Applicants for the doctoral program must have completed the baccalaureate degree with a major in geosciences or an allied discipline. Students with academic preparation at the undergraduate or masters level in other disciplines of physical science, engineering, and mathematics are also encouraged to apply. All applicants must submit their scores on the Graduate Record Examination directly to the University of Arkansas Graduate School, provide three letters of recommendation from individuals qualified to assess the applicant’s academic potential, a personal curriculum vita, and a statement of academic and research interests. Contact the department for application materials.

Qualified students with a bachelor's degree or a master's degree may be accepted into the Ph.D. program. Academic requirements for admission to the program are listed in the table below. In addition, prospective applicants are encouraged to contact Department of Geosciences faculty with similar research interests to initiate dialogue regarding availability for mentoring, potential research topics, and research funding opportunities.
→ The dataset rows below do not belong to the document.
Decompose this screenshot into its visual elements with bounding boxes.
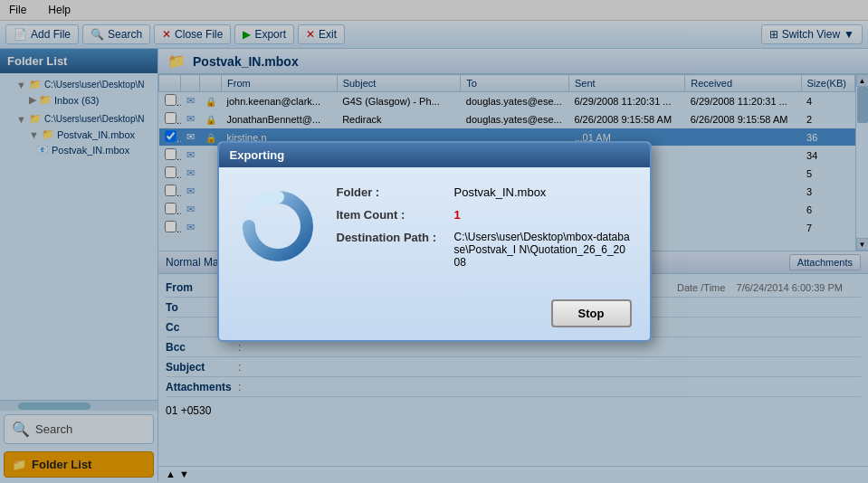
- dialog-title: Exporting: [230, 148, 285, 162]
- stop-button[interactable]: Stop: [551, 299, 632, 327]
- dialog-row-folder: Folder : Postvak_IN.mbox: [337, 185, 632, 199]
- dialog-spinner: [237, 185, 319, 267]
- export-dialog-overlay: Exporting Folder :: [0, 0, 868, 483]
- dialog-folder-label: Folder :: [337, 185, 454, 199]
- dialog-info: Folder : Postvak_IN.mbox Item Count : 1 …: [337, 185, 632, 278]
- dialog-body: Folder : Postvak_IN.mbox Item Count : 1 …: [219, 167, 650, 292]
- dialog-dest-path-label: Destination Path :: [337, 231, 454, 244]
- export-dialog: Exporting Folder :: [217, 141, 652, 342]
- dialog-dest-path-value: C:\Users\user\Desktop\mbox-database\Post…: [454, 231, 632, 269]
- dialog-row-item-count: Item Count : 1: [337, 208, 632, 222]
- dialog-row-dest-path: Destination Path : C:\Users\user\Desktop…: [337, 231, 632, 269]
- spinner-svg: [242, 190, 314, 262]
- dialog-item-count-value: 1: [454, 208, 461, 222]
- dialog-item-count-label: Item Count :: [337, 208, 454, 222]
- dialog-title-bar: Exporting: [219, 143, 650, 167]
- dialog-folder-value: Postvak_IN.mbox: [454, 185, 547, 199]
- dialog-footer: Stop: [219, 292, 650, 340]
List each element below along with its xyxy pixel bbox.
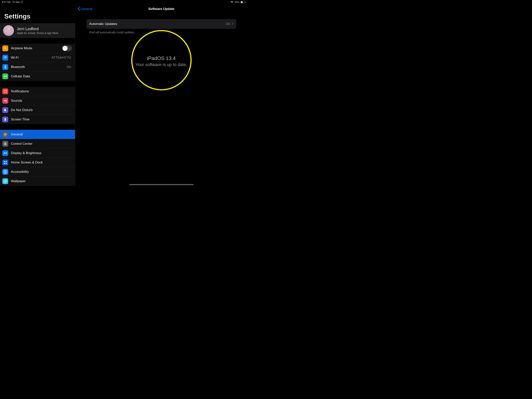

Requirements for Admission to the Doctor of Philosophy degree in Geosciences:

  • Minimum Undergraduate GPA: 2.85 on a 4.0 system
  • Minimum Graduate GPA: 3.20 on a 4.0 system
  • Minimum GRE Verbal: 153
  • Minimum GRE Quantitative: 144
  • Minimum GRE combined Verbal and Quantitative: 297
  • Minimum GRE writing: 4
  • International students only: a minimum score of 6.5 on the International English Language Testing System (IELTS), 79 on the Internet-based Test of English as a Foreign Language (TOEFL), or a 58 on the Pearson Test of English - Academic (PTE-A), taken within the preceding two years
  • MS/MA requirements: 24 units graduate courses, 6 hours thesis
  • Recommendations: Three (3) letters of recommendation from individuals qualified to assess the applicant’s academic potential
  • Ph.D. course requirements: 24 units graduate courses; 18 hours dissertation; completed original dissertation research.
  • No course with a grade of less than a C (graduate or undergraduate) will be accepted as fulfilling prerequisites.
  • Acceptance by an adviser
  • Other: Current Curriculum Vita; Statement of academic and research interests

Course Requirements for the Doctor of Philosophy Degree:

  • 24 course hours beyond the U of A MS/MA degree or equivalent.
  • GEOS 5023 Technical and Proposal Writing for the Geosciences
  • It is strongly recommended that two courses be taken outside of the department that are supplementary to the students interests and dissertation topic. These may be 3000-level undergraduate courses, if approved by the Advisory Committee and the Graduate School.
  • No more than 3 hours of Special Problems or Independent Research
  • Dissertation - 18 hours to be taken after admission to candidacy.

Any waivers to these requirements must be appealed to the Advisory or Dissertation committee and the departmental Graduate Adviser.

The student must maintain a 3.0 GPA in course work taken for the Ph.D. degree.

The Doctor of Philosophy degree is primarily a research degree, but communication of that research is critical for professional development and required for most professional pursuits. To promote development of the communication skills, each student is required to teach labs and/or a course for at least one semester and to present scientific results at one or more national or international professional meetings.

This information can also be found in the Catalog of Studies. Please refer to the catalog for the most up-to-date information.